[ACTIVITY] Exact copy required. Repeat the records, but keep the pictures out.

(Dataset entries)

_ _ _ _

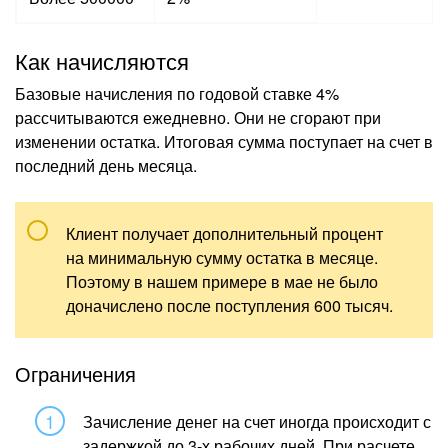
Как начисляются
Базовые начисления по годовой ставке 4%
рассчитываются ежедневно. Они не сгорают при
изменении остатка. Итоговая сумма поступает на счет в
последний день месяца.
Клиент получает дополнительный процент
на минимальную сумму остатка в месяце.
Поэтому в нашем примере в мае не было
доначислено после поступления 600 тысяч.
Ограничения
Зачисление денег на счет иногда происходит с
задержкой до 3-х рабочих дней. При расчете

_ _ _ _

[EXPECTED ANSWER]
Как начисляются
Базовые начисления по годовой ставке 4%
рассчитываются ежедневно. Они не сгорают при
изменении остатка. Итоговая сумма поступает на счет в
последний день месяца.
Клиент получает дополнительный процент
на минимальную сумму остатка в месяце.
Поэтому в нашем примере в мае не было
доначислено после поступления 600 тысяч.
Ограничения
Зачисление денег на счет иногда происходит с
задержкой до 3-х рабочих дней. При расчете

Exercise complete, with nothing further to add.